──────── Records supplied

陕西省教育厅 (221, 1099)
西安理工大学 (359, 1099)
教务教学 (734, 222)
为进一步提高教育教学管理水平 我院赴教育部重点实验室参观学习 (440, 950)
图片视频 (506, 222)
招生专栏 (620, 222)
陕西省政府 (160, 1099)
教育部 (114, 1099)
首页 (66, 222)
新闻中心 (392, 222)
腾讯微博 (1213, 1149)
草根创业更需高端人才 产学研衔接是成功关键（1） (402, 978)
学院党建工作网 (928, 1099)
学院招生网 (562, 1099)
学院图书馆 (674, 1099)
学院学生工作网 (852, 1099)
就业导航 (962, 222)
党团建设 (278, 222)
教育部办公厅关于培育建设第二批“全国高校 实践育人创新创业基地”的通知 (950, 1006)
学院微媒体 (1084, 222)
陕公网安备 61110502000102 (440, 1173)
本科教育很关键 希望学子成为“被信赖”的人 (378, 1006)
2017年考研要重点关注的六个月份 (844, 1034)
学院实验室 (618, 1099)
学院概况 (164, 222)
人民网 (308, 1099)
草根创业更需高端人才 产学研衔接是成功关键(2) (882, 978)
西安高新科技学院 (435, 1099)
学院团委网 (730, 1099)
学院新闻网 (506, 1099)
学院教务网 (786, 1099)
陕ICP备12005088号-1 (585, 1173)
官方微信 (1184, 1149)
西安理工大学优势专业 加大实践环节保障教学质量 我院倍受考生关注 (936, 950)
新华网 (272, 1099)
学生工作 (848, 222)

────────────────
──────── Records supplied

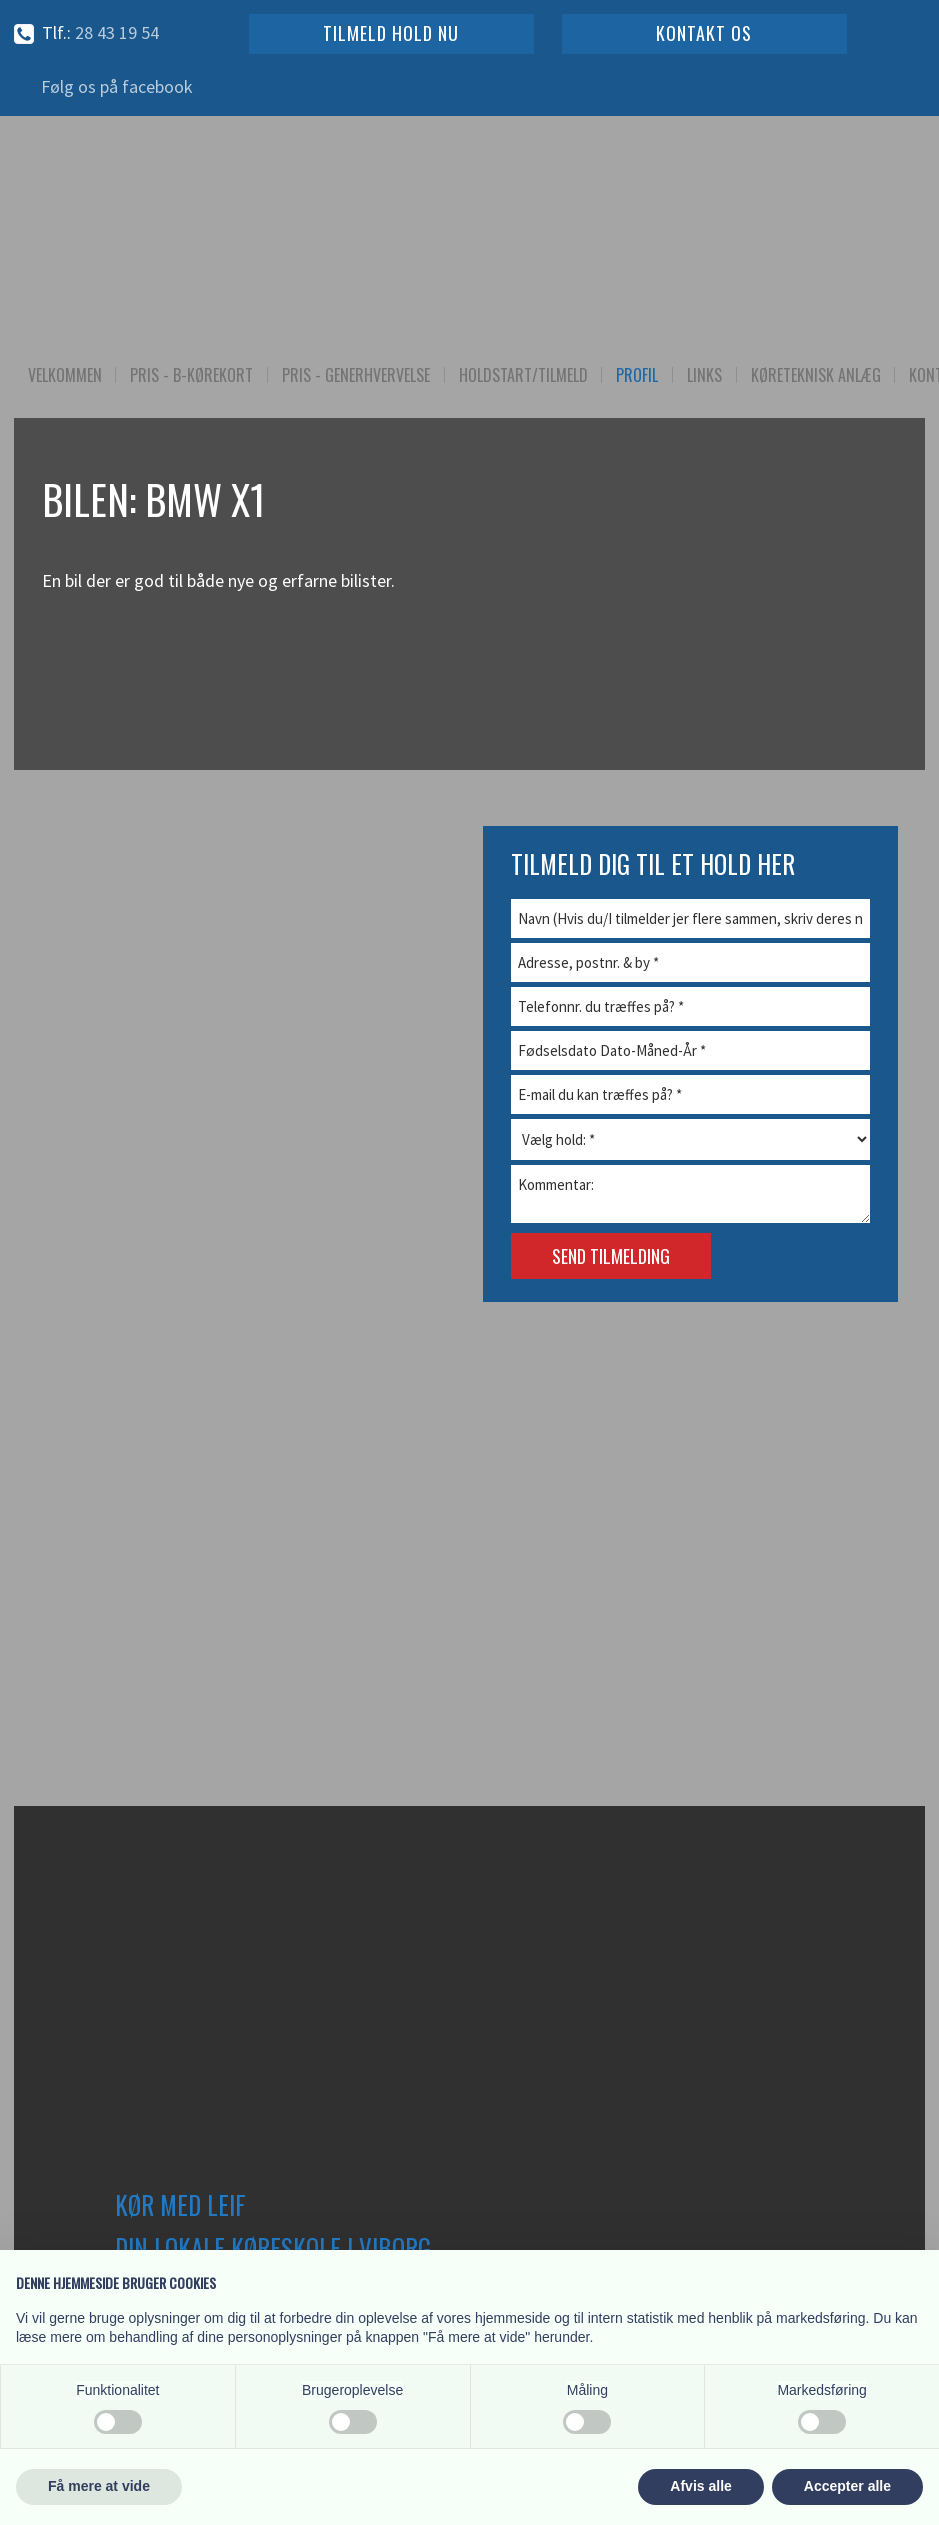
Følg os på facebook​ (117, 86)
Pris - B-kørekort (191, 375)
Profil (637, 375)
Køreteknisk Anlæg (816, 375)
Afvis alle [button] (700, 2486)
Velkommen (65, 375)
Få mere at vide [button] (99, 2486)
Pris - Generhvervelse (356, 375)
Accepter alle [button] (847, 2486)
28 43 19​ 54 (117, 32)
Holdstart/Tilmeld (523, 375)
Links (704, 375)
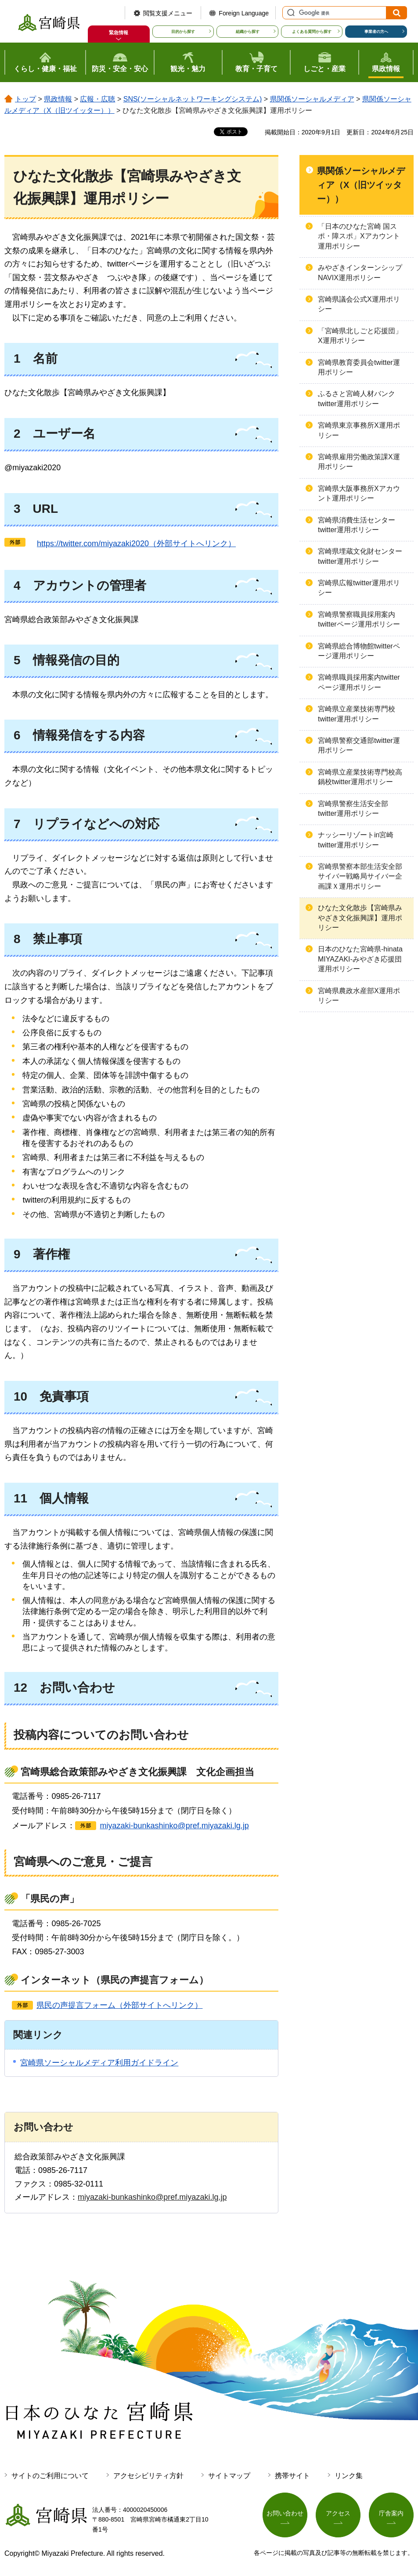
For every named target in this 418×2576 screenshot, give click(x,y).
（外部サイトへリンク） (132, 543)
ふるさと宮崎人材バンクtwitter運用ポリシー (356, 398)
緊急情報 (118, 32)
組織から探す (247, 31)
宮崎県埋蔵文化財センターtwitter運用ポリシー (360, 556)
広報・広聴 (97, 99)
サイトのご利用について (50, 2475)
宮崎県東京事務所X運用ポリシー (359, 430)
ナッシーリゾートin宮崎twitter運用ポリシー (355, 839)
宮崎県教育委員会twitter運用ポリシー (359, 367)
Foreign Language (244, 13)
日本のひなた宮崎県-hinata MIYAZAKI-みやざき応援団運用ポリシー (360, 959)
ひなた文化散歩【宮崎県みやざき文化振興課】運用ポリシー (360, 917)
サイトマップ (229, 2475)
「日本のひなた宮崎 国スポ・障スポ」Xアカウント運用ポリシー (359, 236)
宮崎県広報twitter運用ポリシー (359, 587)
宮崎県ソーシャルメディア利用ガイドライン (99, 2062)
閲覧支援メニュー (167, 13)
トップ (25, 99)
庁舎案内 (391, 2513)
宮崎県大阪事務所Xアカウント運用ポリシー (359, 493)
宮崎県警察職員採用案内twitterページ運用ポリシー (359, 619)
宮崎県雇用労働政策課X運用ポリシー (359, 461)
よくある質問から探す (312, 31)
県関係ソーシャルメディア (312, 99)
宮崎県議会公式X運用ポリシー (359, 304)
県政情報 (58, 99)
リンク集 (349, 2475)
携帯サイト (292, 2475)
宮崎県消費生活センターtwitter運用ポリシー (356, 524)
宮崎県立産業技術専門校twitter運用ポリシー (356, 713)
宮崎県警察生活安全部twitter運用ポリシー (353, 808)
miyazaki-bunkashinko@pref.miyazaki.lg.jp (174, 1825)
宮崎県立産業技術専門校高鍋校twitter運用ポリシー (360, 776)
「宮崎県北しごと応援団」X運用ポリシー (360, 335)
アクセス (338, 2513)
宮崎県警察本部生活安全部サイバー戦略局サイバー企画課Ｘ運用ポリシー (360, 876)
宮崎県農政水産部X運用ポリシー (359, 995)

────────────────

• Exercise objective: Copy each line of the listing that carries the word "产学研衔接是成功关键".

• Output:
草根创业更需高端人才 产学研衔接是成功关键（1） (402, 978)
草根创业更需高端人才 产学研衔接是成功关键(2) (882, 978)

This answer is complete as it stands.